Ce sentiment avait un nom précis, et ce nom était l'amour.

Il l'avait imaginé, oui. Mais il n'avait pas voulu y penser sérieusement, alors.

C'était un secret auquel il n'avait pas le droit de prendre part.

Justement lui, qui avait un secret en tout analogue, au fond.

Justement lui, parce qu'il la comprenait si bien.

 

Et ce fut parce qu'il n'avait pas voulu la prendre au sérieux que cette révélation, qui ne le prit pas au dépourvu, parvint même à le surprendre. Il le surprit le regard limpide et sincère qu'Oscar avait eu en la disant. Une femme comme cette femme, pensa-t-il à ce moment, peut vraiment donner un sens à chacun des jours de la vie.

Il l'aimait beaucoup, c'était l'unique chose dont il était sûr.

Un sentiment insolite, déjà, pour un homme avec ses habitudes... Et peut-être... oui... peut-être... c'était quelque chose de plus qu'il éprouvait pour elle.
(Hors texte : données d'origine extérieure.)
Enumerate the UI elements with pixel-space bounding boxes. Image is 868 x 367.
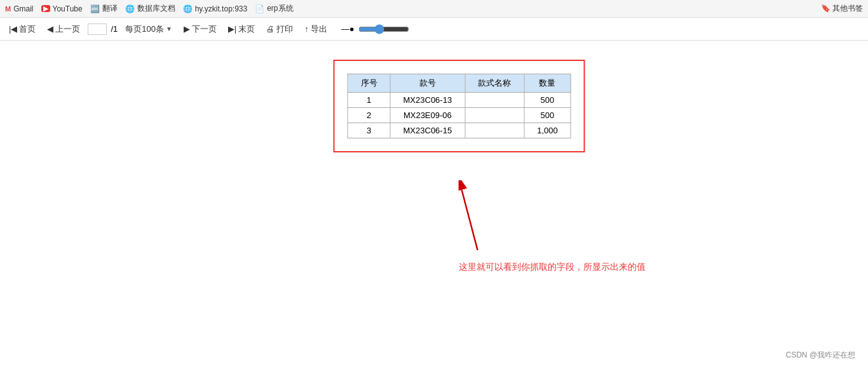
- bookmark-youtube-label: YouTube: [53, 4, 83, 13]
- last-page-button[interactable]: ▶| 末页: [224, 22, 259, 36]
- export-label: 导出: [311, 23, 327, 35]
- current-page-input[interactable]: 1: [88, 23, 107, 35]
- arrow-svg: [459, 180, 497, 257]
- first-page-button[interactable]: |◀ 首页: [5, 22, 39, 36]
- bookmark-youtube[interactable]: ▶ YouTube: [41, 4, 83, 13]
- data-table: 序号 款号 款式名称 数量 1 MX23C06-13 500 2 MX23E09…: [348, 74, 571, 138]
- gmail-icon: M: [5, 5, 11, 13]
- annotation-text: 这里就可以看到你抓取的字段，所显示出来的值: [459, 262, 646, 273]
- bookmark-erp-label: erp系统: [267, 3, 293, 14]
- prev-page-icon: ◀: [47, 24, 53, 34]
- cell-seq-3: 3: [348, 123, 390, 138]
- cell-seq-2: 2: [348, 108, 390, 123]
- print-label: 打印: [276, 23, 293, 35]
- data-table-container: 序号 款号 款式名称 数量 1 MX23C06-13 500 2 MX23E09…: [334, 60, 585, 152]
- cell-name-2: [465, 108, 524, 123]
- slider-dot-icon: —●: [341, 24, 355, 34]
- next-page-icon: ▶: [184, 24, 190, 34]
- bookmark-hyyzkit-label: hy.yzkit.top:933: [195, 4, 248, 13]
- table-header-row: 序号 款号 款式名称 数量: [348, 74, 571, 93]
- next-page-button[interactable]: ▶ 下一页: [180, 22, 220, 36]
- table-row: 2 MX23E09-06 500: [348, 108, 571, 123]
- bookmark-hyyzkit[interactable]: 🌐 hy.yzkit.top:933: [183, 4, 248, 13]
- translate-icon: 🔤: [90, 4, 100, 13]
- last-page-label: 末页: [238, 23, 255, 35]
- cell-model-3: MX23C06-15: [390, 123, 465, 138]
- main-content: 序号 款号 款式名称 数量 1 MX23C06-13 500 2 MX23E09…: [0, 41, 868, 333]
- bookmark-gmail-label: Gmail: [13, 4, 33, 13]
- bookmark-erp[interactable]: 📄 erp系统: [255, 3, 293, 14]
- col-header-name: 款式名称: [465, 74, 524, 93]
- per-page-button[interactable]: 每页100条 ▼: [121, 22, 176, 36]
- first-page-label: 首页: [19, 23, 36, 35]
- zoom-slider[interactable]: [358, 24, 409, 34]
- last-page-icon: ▶|: [228, 24, 236, 34]
- table-row: 3 MX23C06-15 1,000: [348, 123, 571, 138]
- per-page-label: 每页100条: [125, 23, 164, 35]
- cell-seq-1: 1: [348, 93, 390, 108]
- cell-model-2: MX23E09-06: [390, 108, 465, 123]
- svg-line-1: [462, 190, 478, 250]
- cell-qty-2: 500: [524, 108, 571, 123]
- first-page-icon: |◀: [9, 24, 17, 34]
- table-row: 1 MX23C06-13 500: [348, 93, 571, 108]
- bookmark-translate-label: 翻译: [102, 3, 118, 14]
- print-icon: 🖨: [266, 24, 275, 34]
- prev-page-label: 上一页: [55, 23, 80, 35]
- bookmark-translate[interactable]: 🔤 翻译: [90, 3, 118, 14]
- zoom-slider-container: —●: [341, 24, 409, 34]
- bookmarks-right-label: 其他书签: [832, 4, 863, 13]
- bookmarks-right-icon: 🔖: [821, 4, 831, 13]
- cell-model-1: MX23C06-13: [390, 93, 465, 108]
- pagination-toolbar: |◀ 首页 ◀ 上一页 1 /1 每页100条 ▼ ▶ 下一页 ▶| 末页 🖨 …: [0, 18, 868, 41]
- db-icon: 🌐: [125, 4, 135, 13]
- bookmark-gmail[interactable]: M Gmail: [5, 4, 34, 13]
- per-page-dropdown-icon: ▼: [166, 25, 172, 32]
- total-pages-label: /1: [111, 24, 118, 34]
- col-header-model: 款号: [390, 74, 465, 93]
- next-page-label: 下一页: [192, 23, 217, 35]
- export-button[interactable]: ↑ 导出: [301, 22, 331, 36]
- col-header-qty: 数量: [524, 74, 571, 93]
- col-header-seq: 序号: [348, 74, 390, 93]
- prev-page-button[interactable]: ◀ 上一页: [43, 22, 84, 36]
- hyyzkit-icon: 🌐: [183, 4, 193, 13]
- export-icon: ↑: [304, 24, 309, 34]
- bookmarks-bar: M Gmail ▶ YouTube 🔤 翻译 🌐 数据库文档 🌐 hy.yzki…: [0, 0, 868, 18]
- bookmark-db[interactable]: 🌐 数据库文档: [125, 3, 175, 14]
- annotation-area: 这里就可以看到你抓取的字段，所显示出来的值: [459, 180, 646, 273]
- cell-name-3: [465, 123, 524, 138]
- cell-name-1: [465, 93, 524, 108]
- print-button[interactable]: 🖨 打印: [262, 22, 297, 36]
- bookmark-db-label: 数据库文档: [137, 3, 175, 14]
- cell-qty-1: 500: [524, 93, 571, 108]
- bookmarks-right[interactable]: 🔖 其他书签: [821, 3, 863, 14]
- youtube-icon: ▶: [41, 5, 50, 12]
- cell-qty-3: 1,000: [524, 123, 571, 138]
- erp-icon: 📄: [255, 4, 264, 13]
Quelque chose d'irrésolu, dans son coeur, qui aurait pu jaillir, si les circonstances l'avaient  déterminé.

Mais ce n'était certes pas la question la plus importante, en cet instant, devant elle blessée, anéantie de douleur. Devant une amie. Oui, une amie, avant tout.

 

Que s'était-il passé ?  Que pouvait bien avoir fait André, qui lui avait toujours paru la personne la plus loyale et fiable, qui pour Oscar aurait sans l'ombre d'un doute donné même sa vie ? Peut-être vraiment ce fait, par le passé, l'avait conduit à le piquer avec de méchantes allusions, à exploiter sa position de noble pour le provoquer. D'une manière grossière, même, parce qu'il avait senti, compris, que seul cet homme, dans la profondeur de ses sentiments pour Oscar, pouvait réellement devenir un rival pour lui.

Cet homme aimait Oscar, il en avait été certain dès la première fois qu'il l'avait vu, des années auparavant. Il l'aimait d'un amour qui allait au-delà de toute chose, qui se riait des questions de rang et de différences sociales, qui s'imposait au respect de tous par sa propre grandeur, pour sa force  explosive.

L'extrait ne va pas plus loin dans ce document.